Considéré comme le plus ancien traité jamais signé par les États-Unis avec un pays tiers et comme le plus ancien traité toujours en vigueur dans l’histoire diplomatique maroco-américaine, il s’impose, au-delà de la question de la reconnaissance, comme le point de départ d’une alliance destinée à perdurer à travers les siècles.

«C’est aussi à Sidi Mohammed Ben Abdellah, écrit Hassan Ouazzani Chahdi dans son ouvrage «Le Maroc et les traités internationaux», que le premier président des États-Unis, Georges Washington avait adressé une lettre, le 1er janvier 1789, dans laquelle il le remerciait pour avoir accepté d’intervenir auprès des gouvernements de Tripoli et de Tunis, qui étaient en conflit avec les États-Unis et qui ne voulaient pas les reconnaître».

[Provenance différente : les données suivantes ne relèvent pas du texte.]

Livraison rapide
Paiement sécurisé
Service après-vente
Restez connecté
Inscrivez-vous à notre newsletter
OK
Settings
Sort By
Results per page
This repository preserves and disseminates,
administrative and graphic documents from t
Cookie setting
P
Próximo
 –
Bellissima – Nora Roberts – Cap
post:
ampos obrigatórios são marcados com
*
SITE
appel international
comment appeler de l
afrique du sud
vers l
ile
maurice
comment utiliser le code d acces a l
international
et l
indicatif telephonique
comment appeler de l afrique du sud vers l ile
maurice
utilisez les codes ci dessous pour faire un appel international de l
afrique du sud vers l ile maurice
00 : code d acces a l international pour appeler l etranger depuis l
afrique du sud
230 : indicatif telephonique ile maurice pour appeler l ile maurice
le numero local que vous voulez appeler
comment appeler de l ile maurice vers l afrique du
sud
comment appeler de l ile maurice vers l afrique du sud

Voici un extrait de cette lettre adressée par le président au sultan, datée du 1er décembre 1789 à New York:

«(…) J’ai reçu également les lettres que Votre Majesté Impériale a eu la bonté d’écrire en faveur des États-Unis aux Bachas de Tunis et de Tripoli, et je lui présente les sincères remerciements des États-Unis pour cette marque importante de son amitié pour eux... l’encouragement que votre Majesté a bien voulu donner à notre commerce avec son empire, la ponctualité avec laquelle a été exécuté le traité, fait avec nous, les mesures justes et généreuses qui ont été prises dans l’affaire du capitaine Proctor, ont fait une impression profonde sur le gouvernement des États-Unis.»

Un peu plus tard, en 1795, sous le règne du sultan Moulay Slimane, le traité fut renouvelé et, en 1821, une représentation diplomatique fut offerte aux États-Unis, représentés alors par leur cinquième président, James Monroe.

Il s’agit d’une belle bâtisse du XVIIIème siècle située au cœur de la ville de Tanger, devenue la plus ancienne propriété diplomatique américaine au monde avec, pour autres spécificités, d’être le seul monument historique américain situé hors des États-Unis et l’un des premiers inscrits au Registre des biens d’importance culturelle du secrétaire d’État.

Depuis sa fondation jusqu’aux années 1960, elle a servi de mission diplomatique américaine, et poursuit, aujourd’hui encore, sa vocation en tant que musée, centre culturel et témoin vivant de relations séculaires.